Content starts
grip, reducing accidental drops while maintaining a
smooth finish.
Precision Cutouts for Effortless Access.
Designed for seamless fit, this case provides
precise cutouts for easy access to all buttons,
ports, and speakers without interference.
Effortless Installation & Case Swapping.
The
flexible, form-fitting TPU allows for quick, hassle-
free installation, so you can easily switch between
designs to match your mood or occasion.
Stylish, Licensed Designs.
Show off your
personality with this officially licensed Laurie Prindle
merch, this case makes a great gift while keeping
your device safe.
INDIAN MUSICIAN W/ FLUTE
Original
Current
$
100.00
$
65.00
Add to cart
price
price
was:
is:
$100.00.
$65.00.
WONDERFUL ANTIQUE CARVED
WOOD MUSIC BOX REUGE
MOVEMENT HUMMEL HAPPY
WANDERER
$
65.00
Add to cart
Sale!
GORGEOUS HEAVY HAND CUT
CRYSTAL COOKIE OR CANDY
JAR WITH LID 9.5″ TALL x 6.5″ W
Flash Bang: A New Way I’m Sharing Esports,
Content ends
§ **What needs to be done**:
Each entry above should be retyped exactly, with nothing missed.

§ **Reply**:
grip, reducing accidental drops while maintaining a
smooth finish.
Precision Cutouts for Effortless Access.
Designed for seamless fit, this case provides
precise cutouts for easy access to all buttons,
ports, and speakers without interference.
Effortless Installation & Case Swapping.
The
flexible, form-fitting TPU allows for quick, hassle-
free installation, so you can easily switch between
designs to match your mood or occasion.
Stylish, Licensed Designs.
Show off your
personality with this officially licensed Laurie Prindle
merch, this case makes a great gift while keeping
your device safe.
INDIAN MUSICIAN W/ FLUTE
Original
Current
$
100.00
$
65.00
Add to cart
price
price
was:
is:
$100.00.
$65.00.
WONDERFUL ANTIQUE CARVED
WOOD MUSIC BOX REUGE
MOVEMENT HUMMEL HAPPY
WANDERER
$
65.00
Add to cart
Sale!
GORGEOUS HEAVY HAND CUT
CRYSTAL COOKIE OR CANDY
JAR WITH LID 9.5″ TALL x 6.5″ W
Flash Bang: A New Way I’m Sharing Esports,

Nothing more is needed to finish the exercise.